It depends what cooker/smoker platform you're using.
I have a cheap Brinkmann offset.  I get it started with about 1/2 chimney in the offset chamber when I'm smoking.  If I'm grilling, a full chimney in the charcoal grate under the main chamber grates is good.
I have a Weber kettle.  1/2 chimney is good for grilling, but way too much for a low and slow smoke.  I use a double row of coal in the snake method and light the end coals with a propane torch

edit because the post chopped off most of my reply


----------



## Gocubs1815

Okay, thanks for the info. But plot twist...

Instead if a Webber Kettle, what if you're cooking in a smoker with 72'x32'x24 dimensions. That's 32 square feet that need to be heated to 250°
How much coal do you think one would need?


----------



## jcam222

Gocubs1815 said:


> Okay, thanks for the info. But plot twist...
> 
> Instead if a Webber Kettle, what if you're cooking in a smoker with 72'x32'x24 dimensions. That's 32 square feet that need to be heated to 250°
> How much coal do you think one would need?

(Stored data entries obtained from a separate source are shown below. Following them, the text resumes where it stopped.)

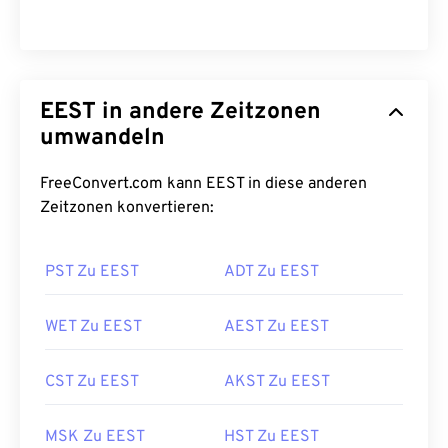
EEST in andere Zeitzonen
umwandeln
FreeConvert.com kann EEST in diese anderen
Zeitzonen konvertieren:
PST Zu EEST
ADT Zu EEST
WET Zu EEST
AEST Zu EEST
CST Zu EEST
AKST Zu EEST
MSK Zu EEST
HST Zu EEST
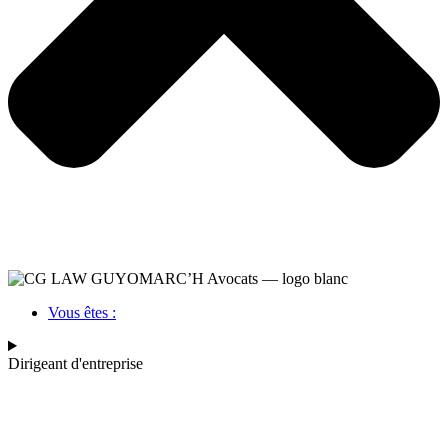
Vous êtes :
Dirigeant d'entreprise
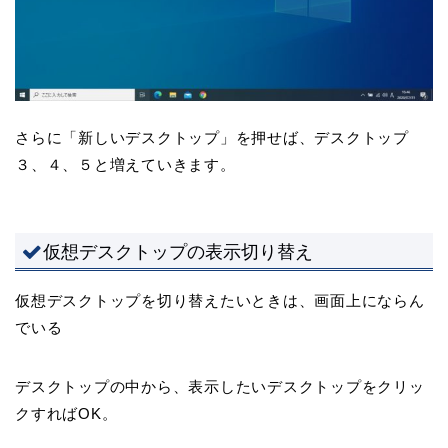
さらに「新しいデスクトップ」を押せば、デスクトップ
３、４、５と増えていきます。
仮想デスクトップの表示切り替え
仮想デスクトップを切り替えたいときは、画面上にならん
でいる
デスクトップの中から、表示したいデスクトップをクリッ
クすればOK。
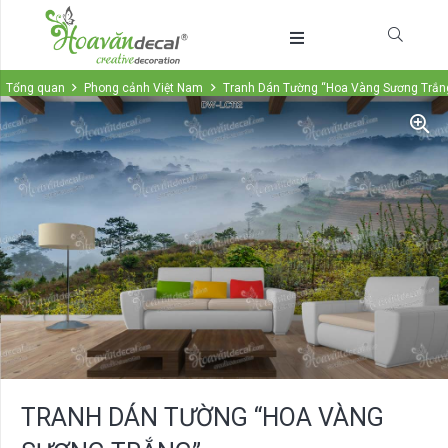
Tổng quan
Phong cảnh Việt Nam
Tranh Dán Tường “Hoa Vàng Sương Trắn
TRANH DÁN TƯỜNG “HOA VÀNG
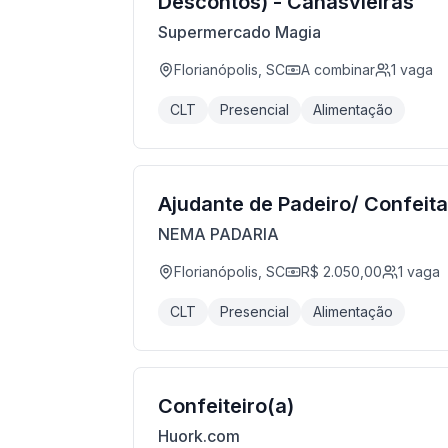
Descontos) - Canasvieiras
Supermercado Magia
Florianópolis, SC
A combinar
1
vaga
CLT
Presencial
Alimentação
Ajudante de Padeiro/ Confeita
NEMA PADARIA
Florianópolis, SC
R$ 2.050,00
1
vaga
CLT
Presencial
Alimentação
Confeiteiro(a)
Huork.com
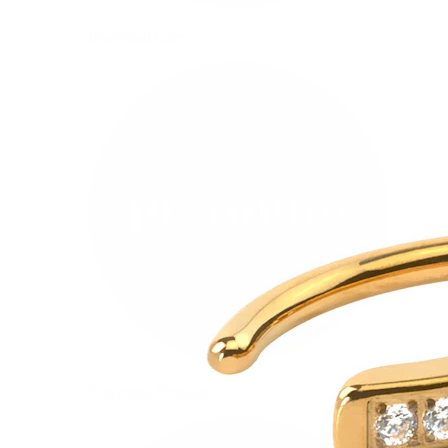
Bodymod Care
Bodymod Premium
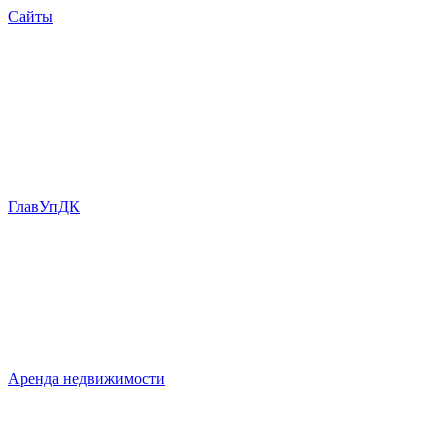
Сайты
ГлавУпДК
Аренда недвижимости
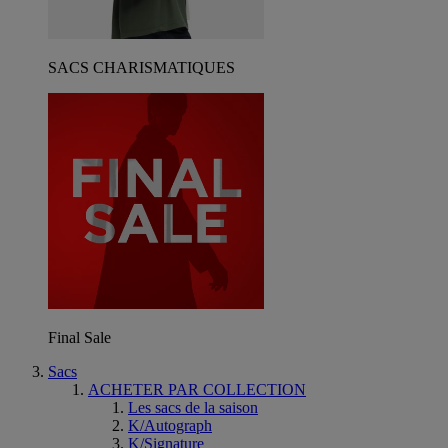
SACS CHARISMATIQUES
Final Sale
Sacs
ACHETER PAR COLLECTION
Les sacs de la saison
K/Autograph
K/Signature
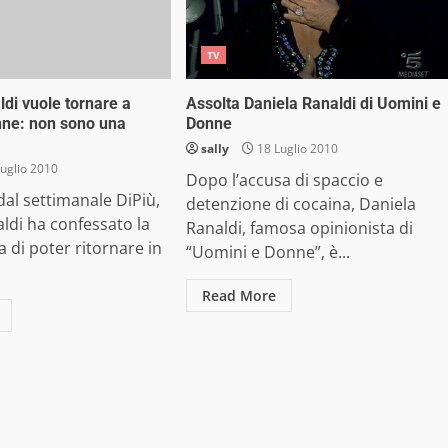
TV
ldi vuole tornare a
Assolta Daniela Ranaldi di Uomini e
nne: non sono una
Donne
sally
18 Luglio 2010
uglio 2010
Dopo l’accusa di spaccio e
 dal settimanale DiPiù,
detenzione di cocaina, Daniela
ldi ha confessato la
Ranaldi, famosa opinionista di
 di poter ritornare in
“Uomini e Donne”, è...
Read More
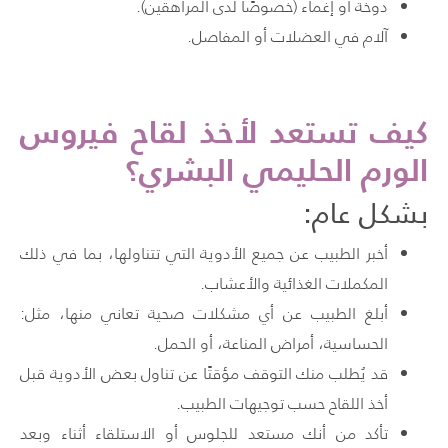
دوخة أو إغماء (خصوصًا لدى المراهقين).
آلام في العضلات أو المفاصل.
كيف تستعد لأخذ لقاح فيروس
الورم الحليمي البشري؟
بشكل عام:
أخبر الطبيب عن جميع الأدوية التي تتناولها، بما في ذلك
المكملات الغذائية والأعشاب.
أبلغ الطبيب عن أي مشكلات صحية تعاني منها، مثل:
الحساسية، أمراض المناعة، أو الحمل.
قد يُطلب منك التوقف مؤقتًا عن تناول بعض الأدوية قبل
أخذ اللقاح حسب توجيهات الطبيب.
تأكد من أنك مستعد للجلوس أو الاستلقاء أثناء وبعد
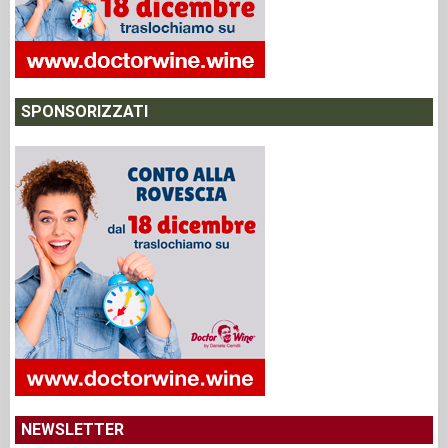
SPONSORIZZATI
NEWSLETTER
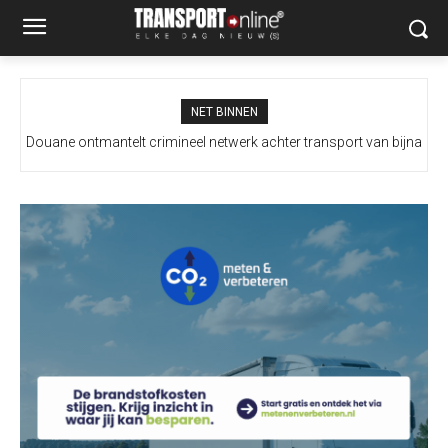
NET BINNEN
Douane ontmantelt crimineel netwerk achter transport van bijna
Italië wil grenscontroles niet intrekken na dreigement Spanje
100 miljoen illegale sigaretten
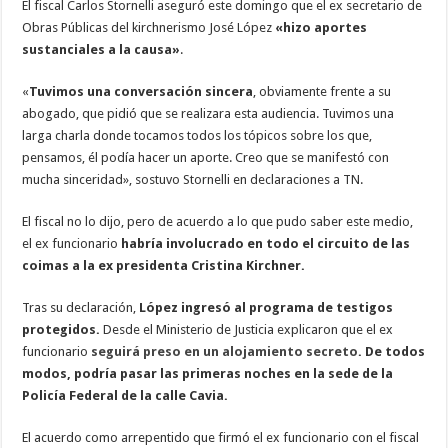
El fiscal Carlos Stornelli aseguró este domingo que el ex secretario de
Obras Públicas del kirchnerismo José López
«hizo aportes
sustanciales a la causa»
.
«
Tuvimos una conversación sincera
, obviamente frente a su
abogado, que pidió que se realizara esta audiencia. Tuvimos una
larga charla donde tocamos todos los tópicos sobre los que,
pensamos, él podía hacer un aporte. Creo que se manifestó con
mucha sinceridad», sostuvo Stornelli en declaraciones a TN.
El fiscal no lo dijo, pero de acuerdo a lo que pudo saber este medio,
el ex funcionario
habría involucrado en todo el circuito de las
coimas a la ex presidenta Cristina Kirchner.
Tras su declaración,
López ingresó al programa de testigos
protegidos.
Desde el Ministerio de Justicia explicaron que el ex
funcionario
seguirá preso en un alojamiento secreto
. De todos
modos, podría pasar las primeras noches en la sede de la
Policía Federal de la calle Cavia.
El acuerdo como arrepentido que firmó el ex funcionario con el fiscal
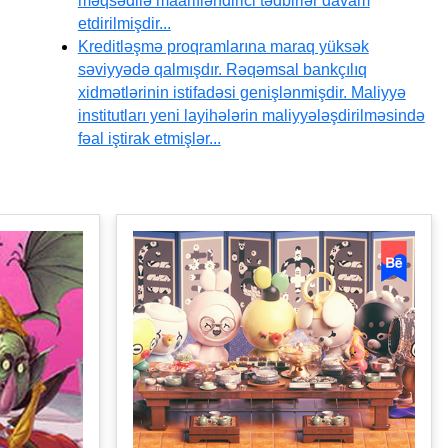
məqsədilə maarifləndirici tədbirlər davam
etdirilmişdir...
Kreditləşmə proqramlarına maraq yüksək
səviyyədə qalmışdır. Rəqəmsal bankçılıq
xidmətlərinin istifadəsi genişlənmişdir. Maliyyə
institutları yeni layihələrin maliyyələşdirilməsində
fəal iştirak etmişlər...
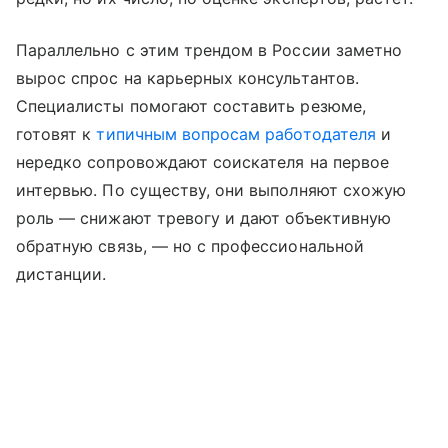
Параллельно с этим трендом в России заметно
вырос спрос на карьерных консультантов.
Специалисты помогают составить резюме,
готовят к
типичным вопросам работодателя
и
нередко сопровождают соискателя на первое
интервью. По существу, они выполняют схожую
роль — снижают тревогу и дают объективную
обратную связь, — но с профессиональной
дистанции.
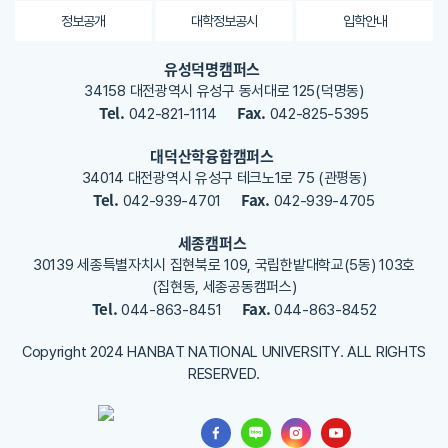
용
정보공개
대학정보공시
입학안내
을
등
유성덕명캠퍼스
록
34158 대전광역시 유성구 동서대로 125(덕명동)
해
Tel.
Fax.
042-821-1114
042-825-5395
주
세
대덕산학융합캠퍼스
요
34014 대전광역시 유성구 테크노1로 75 (관평동)
Tel.
Fax.
042-939-4701
042-939-4705
세종캠퍼스
30139 세종특별자치시 집현북로 109, 국립한밭대학교(5동) 103호
(집현동, 세종공동캠퍼스)
Tel.
Fax.
044-863-8451
044-863-8452
Copyright 2024 HANBAT NATIONAL UNIVERSITY. ALL RIGHTS
RESERVED.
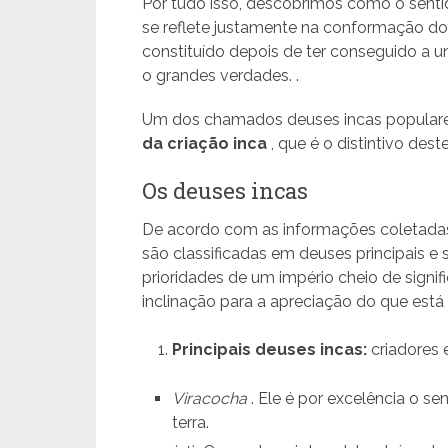
Por tudo isso, descobrimos como o senti
se reflete justamente na conformação d
constituído depois de ter conseguido a 
o grandes verdades. .
Um dos chamados deuses incas populare
da criação inca
, que é o distintivo dest
Os deuses incas
De acordo com as informações coletadas
são classificadas em deuses principais e 
prioridades de um império cheio de sign
inclinação para a apreciação do que está 
Principais deuses incas:
criadores 
Viracocha
. Ele é por excelência o s
terra.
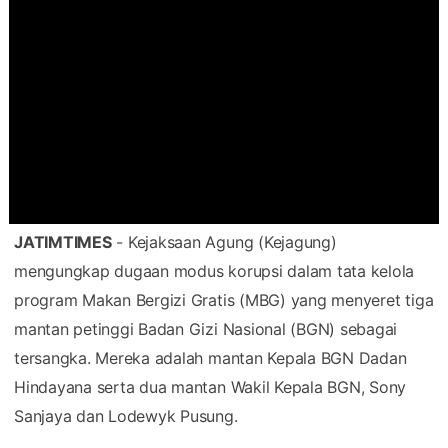
JATIMTIMES
- Kejaksaan Agung (Kejagung)
mengungkap dugaan modus korupsi dalam tata kelola
program Makan Bergizi Gratis (MBG) yang menyeret tiga
mantan petinggi Badan Gizi Nasional (BGN) sebagai
tersangka. Mereka adalah mantan Kepala BGN Dadan
Hindayana serta dua mantan Wakil Kepala BGN, Sony
Sanjaya dan Lodewyk Pusung.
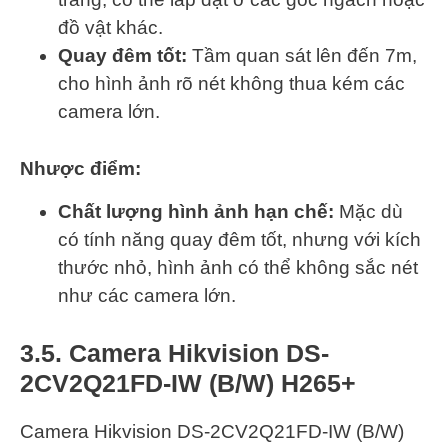
đồ vật khác.
Quay đêm tốt:
Tầm quan sát lên đến 7m,
cho hình ảnh rõ nét không thua kém các
camera lớn.
Nhược điểm:
Chất lượng hình ảnh hạn chế:
Mặc dù
có tính năng quay đêm tốt, nhưng với kích
thước nhỏ, hình ảnh có thể không sắc nét
như các camera lớn.
3.5. Camera Hikvision DS-
2CV2Q21FD-IW (B/W) H265+
Camera Hikvision DS-2CV2Q21FD-IW (B/W)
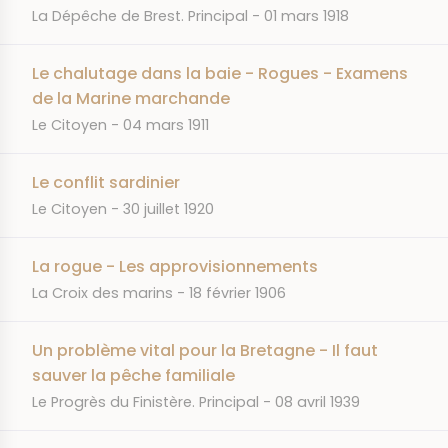
JOURNAL
DATE
La Dépêche de Brest. Principal
01 mars 1918
Le chalutage dans la baie - Rogues - Examens
de la Marine marchande
JOURNAL
DATE
Le Citoyen
04 mars 1911
Le conflit sardinier
JOURNAL
DATE
Le Citoyen
30 juillet 1920
La rogue - Les approvisionnements
JOURNAL
DATE
La Croix des marins
18 février 1906
Un problème vital pour la Bretagne - Il faut
sauver la pêche familiale
JOURNAL
DATE
Le Progrès du Finistère. Principal
08 avril 1939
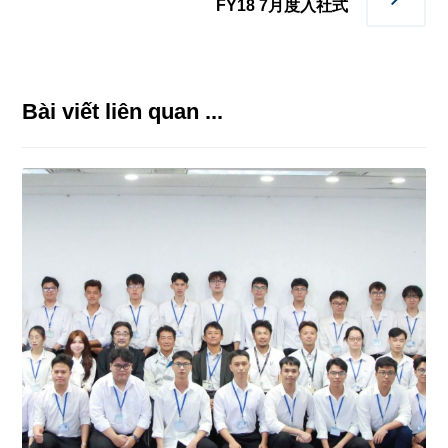
FY18 7月度入社式
Bài viết liên quan ...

Probably help to know more about your smoker type. That’s pretty big. Offset? cabinet? In my opinion in a cooker that big it’s not as much how much charcoal , it’s all about controlling the heat with airflow. In my large vertical 270 smoker I fill the basket with a good 12 lbs or more of lump. I toss one chimney of lit coals on top that. Whether I fill it full or half full the temp management is all about adjusting the top and bottom vents.


----------